Beginning in the early 1880s, shortly after the launch of The Tradesman, some manufacturers began to take note of the region’s attractiveness. Historian Howell Harris has recently written about John S. Perry, an Albany, New York-based stove manufacturer who established a workplace in Chattanooga to escape the Iron Molders Union. “Perry’s tactical flexibility,” Harris points out in the December 2012 edition of the Business History Review, “clearly indicated that his own firm’s profitability was always his main objective.”
Yet molders and other workers in Chattanooga frequently gave their profit-seeking manufacturers a hard time by staging strikes in the 1880s and 1890s. In response, employers joined local and national employers’ associations, which were largely, though never entirely, successful in containing labor unrest.

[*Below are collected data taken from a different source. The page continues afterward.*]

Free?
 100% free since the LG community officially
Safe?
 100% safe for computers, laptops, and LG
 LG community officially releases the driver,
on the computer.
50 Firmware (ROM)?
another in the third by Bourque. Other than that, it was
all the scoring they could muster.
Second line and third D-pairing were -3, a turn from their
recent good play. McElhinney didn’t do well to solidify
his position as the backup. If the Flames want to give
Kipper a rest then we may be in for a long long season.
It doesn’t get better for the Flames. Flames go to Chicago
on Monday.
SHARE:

In fact, one of the three original organizers of the powerful, union-fighting National Founders’ Association was E. H. Putnam, a manager of the massive Chattanooga Plow Company and occasional Tradesman contributor. More importantly, the South’s best known Progressive Era anti-union activist, N. F. Thompson, lived in the city and edited The Tradesman for several years. The Middle Tennessee-born former Ku Klux Klan leader, temperance activist, and commercial real-estate developer was especially proud of the managerial policies adopted by the bosses in his adopted home. Speaking to a room full of mostly northern-based union-busters and strikebreakers in 1904 in New York City, Thompson boasted that Chattanooga’s 285 manufacturing establishments were “all open shops.”

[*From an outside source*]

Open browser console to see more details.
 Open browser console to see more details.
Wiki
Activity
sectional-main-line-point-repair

In more recent decades, Chattanooga’s employers and politicians have continued to stand in the frontlines against organized labor. Numerous Chattanooga-based manufacturers joined the union-fighting Southern States Industrial Council (SSIC) in late 1933, and they hosted the organization’s first conference the following year. Intensely bothered by union organizing campaigns and labor unrest generally, the SSIC promised to, as leader John Edgerton explained in 1934, “meet ‘collective bargaining’ with ‘collective thinking’.” They did more than merely think. Indeed, southern employers succeeded in a number of union-breaking activities throughout the New Deal years, which emboldened the region’s open-shop promoters and provided SSIC spokespersons with greater confidence. Their activities were part of a political project that structured the New Deal’s bargain with southern politicians, allowing dollars to flow to the region without guarantees for worker and union rights. During World War II and the postwar period, even more investment flowed as government spending and union avoidance techniques—expressed most vehemently by the employer-backed, multi-state campaign of thuggery that halted the CIO’s postwar organizing drive known as Operation Dixie–grew in tandem. In 1944, one SSIC leader announced that “The South offers the World’s best Investment.” Using the South as a whipsaw to draw investment from the North and globally has been the premise of businessmen in consort with politicians for so long that many give little thought to the region’s exploitative workplaces.
In light of this history we should not be surprised that Senator Corker, as well as many southern politicians and business leaders, want Chattanooga–and the South generally–to remain inhospitable to organized labor. Let’s hope that they don’t get their way.